Considering that Cap and Trade was a brainstorm designed by one very specific company in order to profit that company handsomely, it is no wonder that it doesn’t help things in the generic sense.
Cap and Trade was a brainchild of Enron. Enron was going to capitalize on the “green” movement and the greenies bit hook, line and sinker. Trouble is, Enron evaporated but the Cap and Trade nonsense lived on. Enron just wasn’t there to shepherd the market they way they had planned to and so it went away. Most of the greenies either didn’t know about Enron’s plans or didn’t want to admit to being in cahoots with Enron. So … here we are.

crosspatch
March 18, 2012 3:18 pm

I would say this article from 10 years ago is as pertinent now as it was then:
http://cei.org/op-eds-and-articles/enron-sought-global-warming-regulation-not-free-markets

Schitzree
March 18, 2012 3:22 pm

I’ve always said that ANY Cap and Trade program was simply a money making scam. If a Substance (like sulfur dioxide, mercury, whatever) is hazardous, then there should be a set price on it’s release. None of this trading of ‘indulgences’. When you have to pay for each ton released, then you have a continuing incentive to improve efficiency.
The important thing then becomes having those who determine the price do so in respect to the true level of danger and the technological reality of how hard it is to reduce release levels. Otherwise you end up with something like the current EPA’s obsessive rulings on CO2 and Mercury.

pat
March 18, 2012 3:38 pm

15 March: Tennessean: TN House passes resolution condemning Agenda 21
The state House of Representatives voted 72-23 in favor of House Joint Resolution 587, which denounces the non-binding Agenda 21 plan adopted by a United Nations environmental conference two decades ago…
Little known even in environmental and planning circles until recently, Agenda 21 has grabbed the attention of conservative groups, who say the document calls on national and local governments to pursue environmental goals by limiting property rights and freedom..
Two other states, Georgia and New Hampshire, have considered anti-Agenda 21 measures this year…
http://www.tennessean.com/article/20120315/NEWS/303150098/TN-House-passes-resolution-condemning-Agenda-21

RiHo08
March 18, 2012 3:40 pm

By the time a Cap & Trade program for a particular pollutant gets enacted, the technology has already advanced making further research and development high cost. CFC’s didn’t get regulated until DuPont had HFA’s and other substitutes. The Montreal Protocol was after the fact. Technology will advance ahead of implementation, because the lag in implementation is in the rule making process.
Those in love with governmental regulation fail again and again as it is usually cheaper to implement “best practice” rather than governmental cattle prodding tactics induced behavior changes.
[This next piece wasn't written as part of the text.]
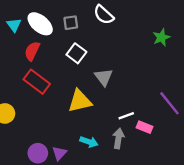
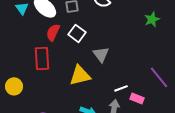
red semicircle: (32, 51) -> (53, 32), moved
red rectangle: (37, 82) -> (42, 58), turned 50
Rules by governmental agencies make most processes less fluid and more static. Our tax code is a living example of rules which are no longer relevant (corn subsidy), and riddled with unintended consequences (more costly food for developing nations).
Taxing the carbon cycle is equally futile and misaligned not only because there is fundamental deficits in understanding what is “natural”, but lacks a basic understanding what is possible and impact full. Rushing to regulate when fundamental understanding is lacking, encourages disastrous outcomes and social messes.
Governments of all sizes try to equate the agreed upon rules cops on the beat enforce with regulating vast industries, weather and climate. This simplistic concept speaks to how little the people in government, especially the people who do the implementation of poorly understood and thought out regulations, end up making the rules as they go. The rule-making process is usually short on facts, loaded with optimistic projections, constrained by a deadline, and almost always has the wrong participants; i.e., missing the contrary perspective.
Our current EPA agenda with the Endangerment Finding is a quintessential rule-making agency of mediocre regulators adept at political infighting.
Our current Department of Energy funding of solar and wind alternative projects is a representative of the urgency to gore the oil/coal ox. The agenda is no longer to make the USA energy secure, rather, reaching for the Holy Grail of energy sustainability, as if there were such a thing. Funny how costs are not factored into the equation. Artificial subsidies instead of research and innovation.
Predicable outcomes all the way around, almost all government agencies are off the rails. One simple solution, made all laws with non-renewable sunset provisions. If a deadline is staring you in your face, you will have to make new laws and regulations contemporary and not try to bend one agency to do new tasks (NASA to be a climate agency vs NOAA), which inevitably creates duplication and…. government waste. Surprise!

March 18, 2012 3:42 pm

This is most interesting but in effect quite predictable. The private sector is only interested in maximizing return to investors. This goes for producing industry and for innovation industry. The only way one can achieve the type of results desired is through more costly means with few if any escape or delay clauses. That is somewhat draconian and may not be politically acceptable.

PaulH
March 18, 2012 3:43 pm

“Policymakers rarely see with perfect foresight…”
Rarely?!
/snark

Gary Meyers
March 18, 2012 3:48 pm

All of this crap based on the false assumption that CO2 is causing catastrophic global warming!

Schitzree
March 18, 2012 3:55 pm

Well, I had made a post here stating my opinion of Cap and Trade, but it didn’t come up or even say it’s awaiting moderation, so I assume it wondered off and got lost. Oh well.
Basically I said that my opinion was that C&T is a scam, and that if a substance was really a danger to the environment then the proper response was a set price (per ton or whatever). This encourages continuous research into mitigation technology, and provides an incentive for all produces to use the most economical response available. And it allows the accepted level of production to be modified over time by adjusting the price.

Craig Moore
March 18, 2012 4:00 pm

People, we should be kind to the climate alarmists. Someday they may become a valuable source for replacement protein. Those Traeger BBQ’s can make almost anything taste like juicy chicken.
[Moderator’s Suggestion: Change your screen name to Jonathon Swift and be sure to add a /sarc tag. -REP]

crosspatch
March 18, 2012 4:02 pm

All of this crap based on the false assumption that CO2 is causing catastrophic global warming!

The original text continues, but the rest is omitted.